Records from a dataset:
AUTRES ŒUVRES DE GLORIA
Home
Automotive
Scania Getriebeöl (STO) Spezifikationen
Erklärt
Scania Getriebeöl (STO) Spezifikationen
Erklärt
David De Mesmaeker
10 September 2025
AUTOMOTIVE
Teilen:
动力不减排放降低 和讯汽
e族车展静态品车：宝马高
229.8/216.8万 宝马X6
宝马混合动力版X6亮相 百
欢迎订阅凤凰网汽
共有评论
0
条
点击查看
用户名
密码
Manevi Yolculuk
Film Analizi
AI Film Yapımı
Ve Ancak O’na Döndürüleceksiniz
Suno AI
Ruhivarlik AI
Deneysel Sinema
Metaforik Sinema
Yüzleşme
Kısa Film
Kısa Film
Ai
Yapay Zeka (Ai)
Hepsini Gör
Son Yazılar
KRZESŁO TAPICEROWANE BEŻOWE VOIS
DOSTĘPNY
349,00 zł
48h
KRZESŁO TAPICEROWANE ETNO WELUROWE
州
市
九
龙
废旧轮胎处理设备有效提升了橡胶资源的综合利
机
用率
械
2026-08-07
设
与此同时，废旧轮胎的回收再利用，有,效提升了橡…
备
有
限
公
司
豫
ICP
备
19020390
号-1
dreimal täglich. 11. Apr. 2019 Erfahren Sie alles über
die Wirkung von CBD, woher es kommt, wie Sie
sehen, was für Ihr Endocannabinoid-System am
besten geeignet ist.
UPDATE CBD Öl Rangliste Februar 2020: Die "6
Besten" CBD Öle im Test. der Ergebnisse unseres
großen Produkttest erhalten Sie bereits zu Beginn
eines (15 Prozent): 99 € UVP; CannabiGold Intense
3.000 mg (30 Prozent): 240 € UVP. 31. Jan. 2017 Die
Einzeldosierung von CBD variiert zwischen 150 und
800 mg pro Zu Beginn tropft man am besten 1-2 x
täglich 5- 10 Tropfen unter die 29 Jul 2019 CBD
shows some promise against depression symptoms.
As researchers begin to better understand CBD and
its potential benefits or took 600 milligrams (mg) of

YOUR TASK: Going through the entries above, tally every line that contains the string "KRZESŁO", then state only the total.

RESULT OF THE TASK: 2